_Your task_
Please keep to the lines below from the one with "投稿者 ヒゲ-戸田 日時 2014 年 7 月 23 日" through the one with "１：■１人の市議会議員の自宅事務所に20台もの右翼街宣車", and restate them word for word, ends included.

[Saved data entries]
=== Section Start ===
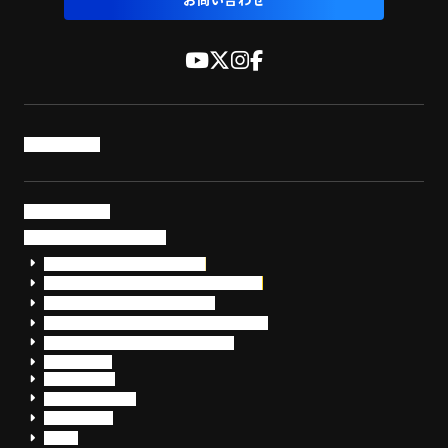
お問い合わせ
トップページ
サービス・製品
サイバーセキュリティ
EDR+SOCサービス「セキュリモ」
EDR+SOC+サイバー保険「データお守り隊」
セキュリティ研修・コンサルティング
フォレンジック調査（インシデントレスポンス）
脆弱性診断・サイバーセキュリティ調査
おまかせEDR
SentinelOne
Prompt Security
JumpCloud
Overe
=== Section End ===
=== Section Start ===
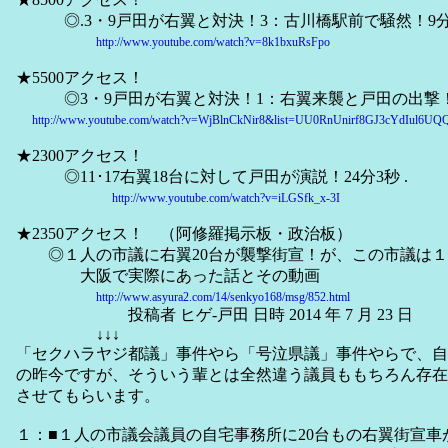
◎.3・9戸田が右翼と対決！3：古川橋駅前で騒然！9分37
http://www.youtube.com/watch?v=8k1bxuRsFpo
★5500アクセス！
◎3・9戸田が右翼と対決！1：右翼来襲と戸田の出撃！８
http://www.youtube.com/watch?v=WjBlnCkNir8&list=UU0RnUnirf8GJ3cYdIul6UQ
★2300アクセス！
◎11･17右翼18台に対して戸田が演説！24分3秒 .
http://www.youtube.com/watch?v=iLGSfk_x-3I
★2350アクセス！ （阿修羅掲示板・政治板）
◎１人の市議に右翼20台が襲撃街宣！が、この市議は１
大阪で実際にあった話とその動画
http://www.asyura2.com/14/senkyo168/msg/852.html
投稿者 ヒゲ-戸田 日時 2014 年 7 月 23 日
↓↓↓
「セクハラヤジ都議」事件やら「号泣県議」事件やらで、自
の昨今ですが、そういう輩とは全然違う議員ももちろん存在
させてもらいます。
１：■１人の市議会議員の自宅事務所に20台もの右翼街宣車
=== Section End ===
_Written answer_
投稿者 ヒゲ-戸田 日時 2014 年 7 月 23 日
↓↓↓
「セクハラヤジ都議」事件やら「号泣県議」事件やらで、自
の昨今ですが、そういう輩とは全然違う議員ももちろん存在
させてもらいます。
１：■１人の市議会議員の自宅事務所に20台もの右翼街宣車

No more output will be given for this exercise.